第6話 推しとの遭遇

 激動の夜はそのまま、アパートのソファに倒れ込むようにして眠ってしまった。


「うぐぐ……」


 ひどい筋肉痛と倦怠感に襲われた拙者はその後、ひとり呻きながら丸二日部屋にこもっていた。これが人々を苦しめる『風邪』のようなものかと思いを馳せていると、スマホから陽気な通知音が届く。


『がるさん、だいじょぶー?』

『アメゾンでお粥ポチっといたから、がるズキッチンに期待』


 珍しくSNSに姿を現さないことを心配したヲタク仲間から、あたたかいメッセージが届いていた。こうして実際に物資まで送ってくれる者もいるのだから、感謝しかないでござるな。


 ちなみに人間として生活している時の名は『東野牙琉とうの がる』と定めている。「四人いるんだ、姓はわかりやすく方角にでもしときゃいいだろ」という友の雑な提案で与えられた名でござったが、案外気にいるものだ。


(本当は風邪ではござらんが……)


 鳴り止まぬ通知を見、拙者はありがたさと気まずさが混じった苦笑を漏らす。腐っても魔族が風邪を引くことはない――この不調は、あの幻影を創り出したための反動だ。
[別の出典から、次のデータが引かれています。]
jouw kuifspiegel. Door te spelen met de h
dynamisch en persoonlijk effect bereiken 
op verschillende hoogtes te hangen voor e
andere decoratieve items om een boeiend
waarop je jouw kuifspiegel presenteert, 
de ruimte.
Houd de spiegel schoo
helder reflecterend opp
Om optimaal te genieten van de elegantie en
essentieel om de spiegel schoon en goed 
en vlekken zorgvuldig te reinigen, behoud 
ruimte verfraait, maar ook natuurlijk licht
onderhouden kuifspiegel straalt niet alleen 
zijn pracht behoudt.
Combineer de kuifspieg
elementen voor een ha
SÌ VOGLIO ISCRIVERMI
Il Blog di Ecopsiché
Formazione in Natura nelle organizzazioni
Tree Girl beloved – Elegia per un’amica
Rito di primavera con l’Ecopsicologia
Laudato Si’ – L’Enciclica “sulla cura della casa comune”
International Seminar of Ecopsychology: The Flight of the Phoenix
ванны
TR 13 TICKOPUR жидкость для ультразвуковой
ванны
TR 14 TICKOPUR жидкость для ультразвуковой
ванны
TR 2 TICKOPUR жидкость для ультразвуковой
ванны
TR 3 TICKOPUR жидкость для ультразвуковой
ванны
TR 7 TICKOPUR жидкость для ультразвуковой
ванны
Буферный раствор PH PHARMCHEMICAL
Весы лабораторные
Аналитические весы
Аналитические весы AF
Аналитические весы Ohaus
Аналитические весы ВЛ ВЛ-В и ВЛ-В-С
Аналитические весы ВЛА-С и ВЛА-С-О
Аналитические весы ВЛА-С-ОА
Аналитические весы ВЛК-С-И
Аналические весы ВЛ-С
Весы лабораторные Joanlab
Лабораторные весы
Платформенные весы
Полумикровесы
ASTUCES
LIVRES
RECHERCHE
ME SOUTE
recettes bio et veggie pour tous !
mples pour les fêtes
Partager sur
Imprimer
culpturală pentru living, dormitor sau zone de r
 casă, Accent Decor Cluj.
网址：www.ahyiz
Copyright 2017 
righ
ゆっくりしていれば魔力は回復していくので、見た目はたしかに風邪と大差ないのでござるが。


「ふむ、しかしこれでは少々味気ない」


 温めたレトルト粥に卵を割り入れ、少々の胡麻油と裂いたサラダチキンを投入する。自分用とはいえ寂しいので、パクチーを添えて彩りも良く。狭いアパートの中でもっとも片付いている場所がこのキッチンであり、拙者にとって料理は第二の友でござった。


 アレンジ粥の写真を撮りSNSにアップすると、ものの数秒で反応が返ってくる。心配やからかいのコメントが流れていくのを微笑ましく鑑賞しつつ、これで仲間たちへの恩義は返せただろうとようやくレンゲを手に取った。


(それにしても、ここまで魔力の扱いが下手になっているとは)


 粥から立ちのぼる湯気をぼーっと眺めつつ、あの公園での夜を思い出す。正面きって人間を助けたのは初めてでござった。正直どうしてあれほどの行動を起こしたのか、今でもわからない。


 あれ以上の接近を許したら、この身が異形のものであるとバレてしまってもおかしくはなかったというのに。


(……。もう関わらぬほうが良いでござろうな)


 仲間――アスイール殿が拙者たちに施してくれた魔術は強力だ。こちらが無意識で過ごしているかぎり、魔力消費なしに完璧な人間姿を保っていられる。正直チート級の奇跡に近いものの、それをあっさりと為してしまうのだからこそ彼も四天王と呼ばれる存在なのでござろうな。


 とにかく時おり彼と会って効力を更新してもらう必要があれど、それ以外に生活上の不便はない。つまり黙っていれば、魔族であることを見抜かれることはないのでござる。


(せっかくの魔術を無駄にしてはならんでござる。拙者たちはもう、人間として生きると決めたのですから)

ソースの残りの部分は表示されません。